# “almost All (99.7%) Horse Pregnancies Fall In What Range Of Lengths” Worksheet Answers?

## Between what values do the lengths of the middle 95% of all horse pregnancies fall?

The middle 95% of all pregnancies last between 266-2*16 and 266+2*16 days, 234 to 298 (for future reference, note that this “rule” is Page 3 rounded somewhat compared to the charts). The middle 99.7% of all pregnancies last between 266-3*16 and 266+3*16 days, 218 to 314.

## How long are the longest 2.5 percent of all pregnancies?

The longest 2.5% of all pregnancies will fall above 2 standard deviations from the mean. 266 + 2 H16L = 298 So the longest 2.5% of all pregnancies last 298 or more days. What percentage of human pregnancies last less than 270 days?

## What percent of horse pregnancies are longer than 342 days?

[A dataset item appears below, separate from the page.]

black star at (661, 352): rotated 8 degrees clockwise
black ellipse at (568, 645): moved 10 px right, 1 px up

(a) Using the 68-95 rule for the normal density curve representing horse pregnancies, we know that 95% of all horse pregnancies will lie within 2 SDs about the mean. So for the particular question at hand we can say that 95% of horse pregnancies will lie between 336 ± 2 × 3 or 330 to 342 days.

You might be interested:  Quick Answer: Kentucky Derby What Horse Was Blocked By Maximum Security?

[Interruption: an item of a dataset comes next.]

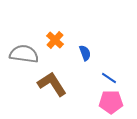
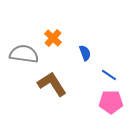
orange cross: moved 2 px left, 2 px up
blue line: moved 3 px up
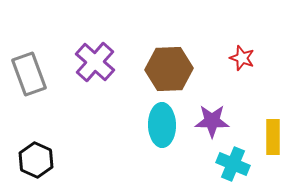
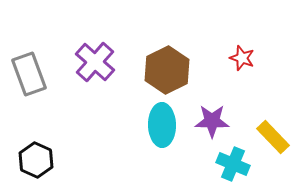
brown hexagon: moved 2 px left, 1 px down; rotated 24 degrees counterclockwise
yellow rectangle: rotated 44 degrees counterclockwise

## What percent of horse pregnancies are longer than 339 days?

(a) 99.7% of horse pregnancies fall within three standard deviations of the mean: 336 ± 3(3), or 327 to 325 days. (b) About 16% are longer than 339 days since 339 days or more corresponds to at least one standard deviation above the mean.

## How long do the longest 20% of pregnancies last?

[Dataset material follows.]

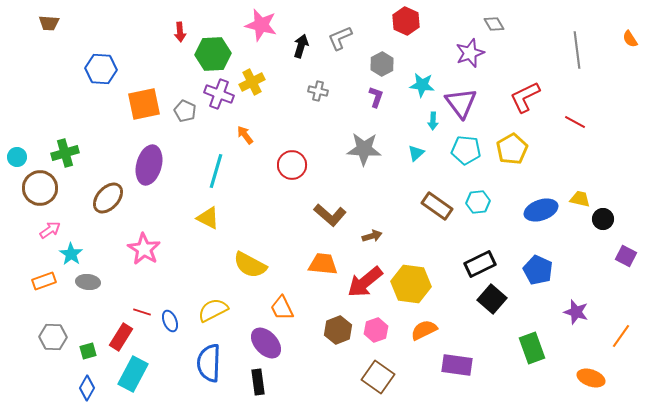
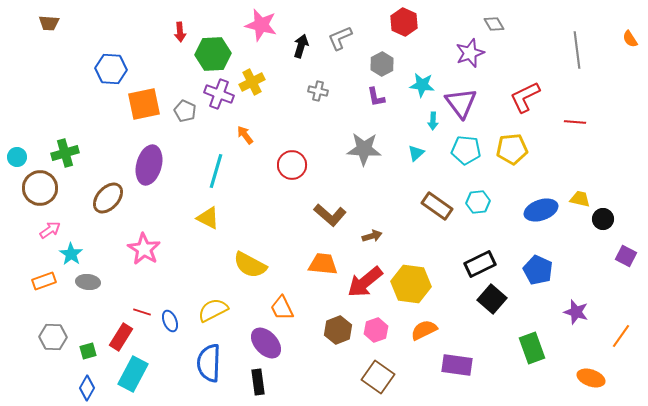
red hexagon at (406, 21): moved 2 px left, 1 px down
blue hexagon at (101, 69): moved 10 px right
purple L-shape at (376, 97): rotated 150 degrees clockwise
red line at (575, 122): rotated 25 degrees counterclockwise
yellow pentagon at (512, 149): rotated 24 degrees clockwise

(c) How long do the longest 20% of pregnancies last? The longest 20% of pregnancies last at least 280 days.

## How short are the shortest 2.5 of all pregnancies?

(b) The shortest 2.5% of pregnancies are shorter than 234 days (more than two standard deviations below the mean).

## Between what two values will the duration of 95% of all human pregnancies fall?

So, 95% of all pregnancies will last between 234 and 298 days.

## What range of lengths covers almost all 99.7 %) of this distribution?

Answer: The lengths from 32.1cm to 46.5cm covers 99.7% of this distribution.

## How do you find the Z score?

The formula for calculating a z-score is is z = (x-μ)/σ, where x is the raw score, μ is the population mean, and σ is the population standard deviation. As the formula shows, the z-score is simply the raw score minus the population mean, divided by the population standard deviation.